*** Opening Supplied entries ***
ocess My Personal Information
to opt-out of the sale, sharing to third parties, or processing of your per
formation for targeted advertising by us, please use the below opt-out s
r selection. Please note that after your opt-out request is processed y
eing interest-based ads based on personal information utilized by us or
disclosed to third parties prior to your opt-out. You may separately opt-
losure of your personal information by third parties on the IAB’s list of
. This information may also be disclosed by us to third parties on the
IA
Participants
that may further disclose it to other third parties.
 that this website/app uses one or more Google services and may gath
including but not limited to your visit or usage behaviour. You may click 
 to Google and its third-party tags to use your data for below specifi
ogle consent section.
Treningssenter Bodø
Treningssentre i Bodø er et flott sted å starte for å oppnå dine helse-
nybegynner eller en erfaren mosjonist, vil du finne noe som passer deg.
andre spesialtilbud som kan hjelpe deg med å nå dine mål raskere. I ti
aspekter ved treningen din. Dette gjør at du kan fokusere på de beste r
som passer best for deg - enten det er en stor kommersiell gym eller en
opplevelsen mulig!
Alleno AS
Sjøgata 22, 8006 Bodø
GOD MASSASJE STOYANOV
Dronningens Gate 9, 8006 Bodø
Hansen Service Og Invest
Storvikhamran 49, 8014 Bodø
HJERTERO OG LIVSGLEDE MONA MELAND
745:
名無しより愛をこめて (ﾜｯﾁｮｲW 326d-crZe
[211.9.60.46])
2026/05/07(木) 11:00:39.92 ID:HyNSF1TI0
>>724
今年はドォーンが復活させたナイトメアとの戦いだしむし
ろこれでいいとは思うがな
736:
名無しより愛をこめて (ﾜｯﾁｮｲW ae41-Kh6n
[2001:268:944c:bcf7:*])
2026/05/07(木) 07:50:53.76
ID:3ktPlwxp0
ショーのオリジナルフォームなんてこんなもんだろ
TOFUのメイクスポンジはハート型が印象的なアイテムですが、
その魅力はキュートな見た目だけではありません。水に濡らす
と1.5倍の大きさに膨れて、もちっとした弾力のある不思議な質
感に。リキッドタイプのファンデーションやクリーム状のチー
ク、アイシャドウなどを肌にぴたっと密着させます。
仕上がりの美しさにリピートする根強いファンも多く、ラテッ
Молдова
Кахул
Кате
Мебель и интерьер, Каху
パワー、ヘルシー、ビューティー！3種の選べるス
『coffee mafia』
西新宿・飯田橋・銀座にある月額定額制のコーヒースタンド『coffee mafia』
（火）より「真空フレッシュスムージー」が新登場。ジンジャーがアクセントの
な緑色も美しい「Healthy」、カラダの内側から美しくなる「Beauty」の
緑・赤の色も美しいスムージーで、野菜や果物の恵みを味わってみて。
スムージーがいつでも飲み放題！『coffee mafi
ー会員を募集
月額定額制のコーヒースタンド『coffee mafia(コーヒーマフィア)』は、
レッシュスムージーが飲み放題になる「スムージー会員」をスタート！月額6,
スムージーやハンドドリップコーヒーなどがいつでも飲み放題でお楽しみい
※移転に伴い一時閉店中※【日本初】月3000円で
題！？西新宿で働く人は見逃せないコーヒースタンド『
*** Closing Supplied entries ***
*** Opening Supplied entries ***
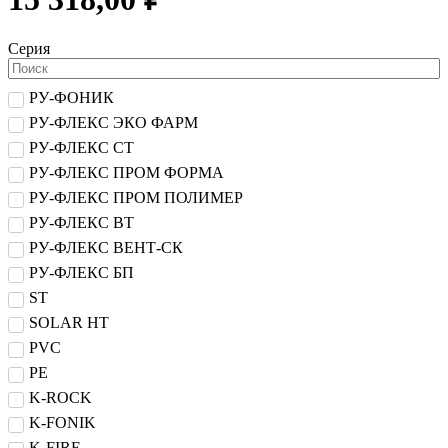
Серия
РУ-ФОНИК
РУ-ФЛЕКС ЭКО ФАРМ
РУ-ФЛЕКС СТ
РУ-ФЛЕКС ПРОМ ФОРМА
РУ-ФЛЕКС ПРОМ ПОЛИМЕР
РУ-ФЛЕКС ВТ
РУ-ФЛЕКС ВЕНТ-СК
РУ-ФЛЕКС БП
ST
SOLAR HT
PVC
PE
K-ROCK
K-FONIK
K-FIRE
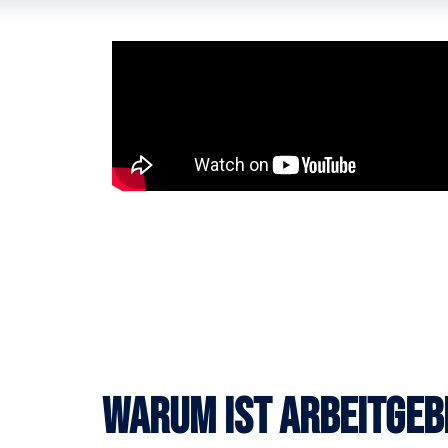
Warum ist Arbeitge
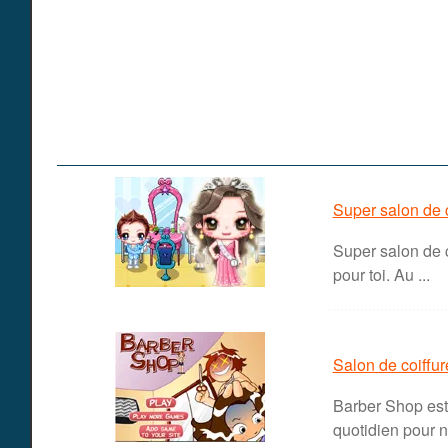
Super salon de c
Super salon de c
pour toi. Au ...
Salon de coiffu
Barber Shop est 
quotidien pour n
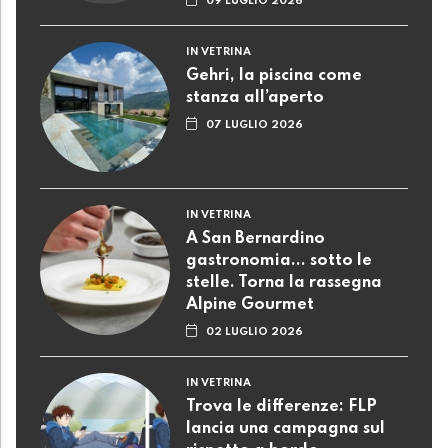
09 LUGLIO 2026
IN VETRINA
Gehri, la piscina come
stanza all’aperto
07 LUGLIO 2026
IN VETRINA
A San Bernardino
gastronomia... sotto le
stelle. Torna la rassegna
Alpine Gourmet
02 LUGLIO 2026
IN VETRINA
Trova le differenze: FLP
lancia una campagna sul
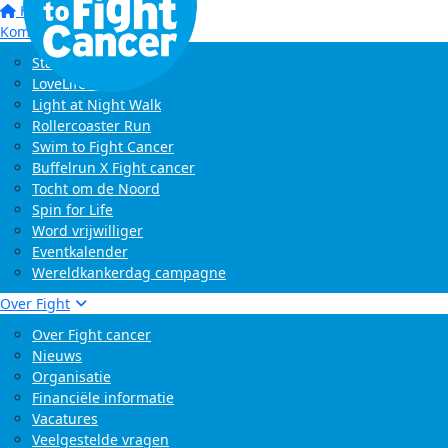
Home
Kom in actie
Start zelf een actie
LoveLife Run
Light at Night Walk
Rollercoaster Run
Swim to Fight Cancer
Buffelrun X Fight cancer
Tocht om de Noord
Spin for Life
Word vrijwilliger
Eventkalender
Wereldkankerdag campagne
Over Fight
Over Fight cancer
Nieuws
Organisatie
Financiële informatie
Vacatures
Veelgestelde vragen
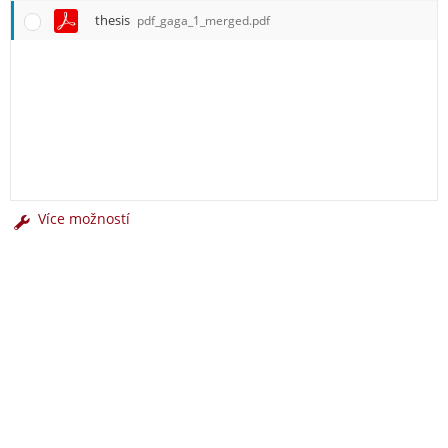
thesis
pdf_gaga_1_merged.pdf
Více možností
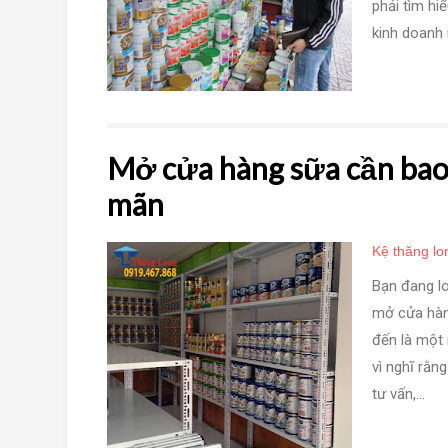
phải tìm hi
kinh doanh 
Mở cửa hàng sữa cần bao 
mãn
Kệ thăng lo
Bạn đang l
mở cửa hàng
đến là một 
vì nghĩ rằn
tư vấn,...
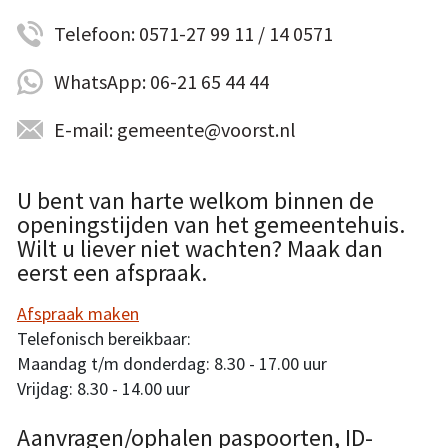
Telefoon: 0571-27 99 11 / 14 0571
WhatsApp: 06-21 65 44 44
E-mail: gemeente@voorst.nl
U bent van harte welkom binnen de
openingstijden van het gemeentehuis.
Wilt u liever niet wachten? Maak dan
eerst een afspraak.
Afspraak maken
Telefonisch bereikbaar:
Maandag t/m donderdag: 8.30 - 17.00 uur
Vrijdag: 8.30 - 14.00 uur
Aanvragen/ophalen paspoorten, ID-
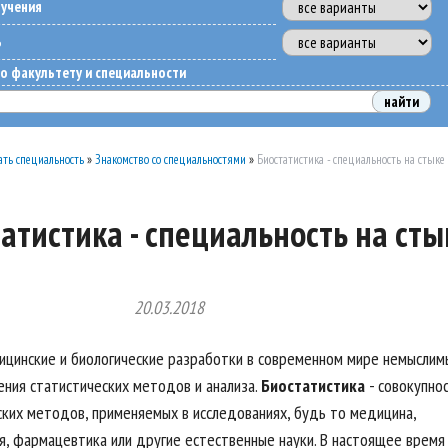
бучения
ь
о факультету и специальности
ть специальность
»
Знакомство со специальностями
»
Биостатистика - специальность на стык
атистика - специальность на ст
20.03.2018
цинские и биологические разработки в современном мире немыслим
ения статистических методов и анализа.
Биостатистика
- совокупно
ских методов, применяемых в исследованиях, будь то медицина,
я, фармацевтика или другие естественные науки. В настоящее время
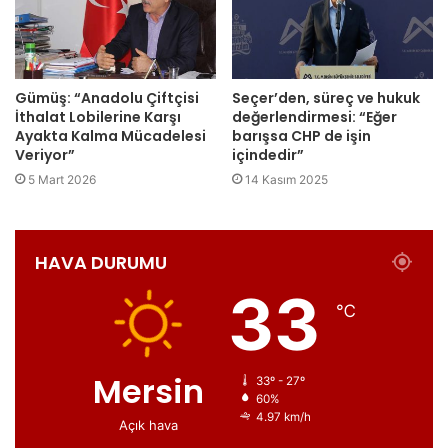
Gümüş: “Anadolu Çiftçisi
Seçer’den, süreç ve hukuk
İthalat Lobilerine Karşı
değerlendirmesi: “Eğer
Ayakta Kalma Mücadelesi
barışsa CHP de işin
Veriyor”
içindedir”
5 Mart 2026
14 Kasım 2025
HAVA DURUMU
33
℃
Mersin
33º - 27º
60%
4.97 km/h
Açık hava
*** Closing Supplied entries ***
Scan the entries and show every line in which the word "Google" is found.

> Output of the exercise:
 that this website/app uses one or more Google services and may gath
 to Google and its third-party tags to use your data for below specifi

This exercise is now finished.